The U.S. Army Corps of Engineers will have to fork over $1 billion to compensate residents of Harris and Fort Bend counties whose homes were flooded during Hurricane Harvey, a court has ruled, but local governments won’t have to pay a penny, the Houston Chronicle reported.
A federal court ruled that the retention of water above two massive dams operated by the Corps caused the flooding of more than 10,000 properties near reservoirs that are also operated by the Corps. The newspaper noted that local officials knew when they approved construction of those homes and businesses on the edge of the reservoirs that they were likely to flood during a major storm.
Evidence given in court revealed that the Corps declined to buy additional property above the reservoirs, even though they knew it could be flooded by a storm like Harvey.
The Chronicle also reported that flood insurance rate maps created by the Federal Emergency Management Agency revealed areas that would flood because of rain but didn’t factor in flooding caused by dams.

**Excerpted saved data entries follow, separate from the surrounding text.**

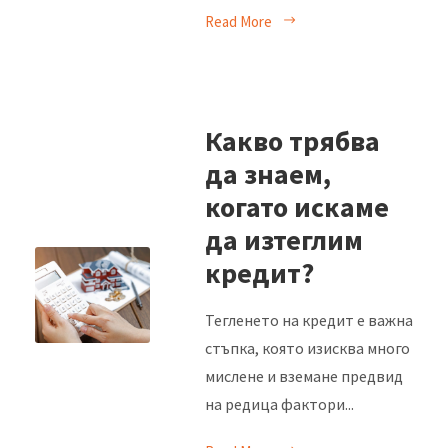
Read More
Какво трябва
да знаем,
когато искаме
да изтеглим
кредит?
Тегленето на кредит е важна
стъпка, която изисква много
мислене и вземане предвид
на редица фактори...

Melissa Spinks, an attorney who represented Harris County in three dismissed lawsuits related to Addicks and Barker reservoir flooding, said the county couldn’t control the flow of water and therefore shouldn’t be held liable.
“We don’t have keys to the car,” Spinks told the newspaper. “We don’t have control to make the decisions.”

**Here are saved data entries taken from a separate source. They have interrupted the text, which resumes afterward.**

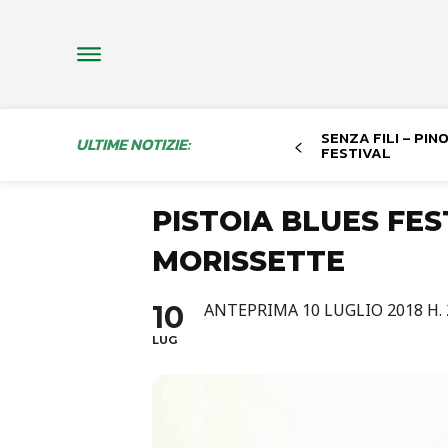
SENZA FILI – PI
ULTIME NOTIZIE:
FESTIVAL
PISTOIA BLUES FES
MORISSETTE
10
ANTEPRIMA 10 LUGLIO 2018 H. 
LUG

Larry Dunbar, a lawyer representing affected property owners in the suits, said local officials are not absolved of blame even if they aren’t legally liable.
“It was the big, dirty secret around town that the developers and engineers and Harris County and the city of Houston politicians knew,” Dunbar, a flood engineer for 40 years, told the Chronicle. “It’s their job to know that stuff. They were approving plats for development. They knew the dams were there. They just didn’t want to lose their tax base. They didn’t want to upset developers.”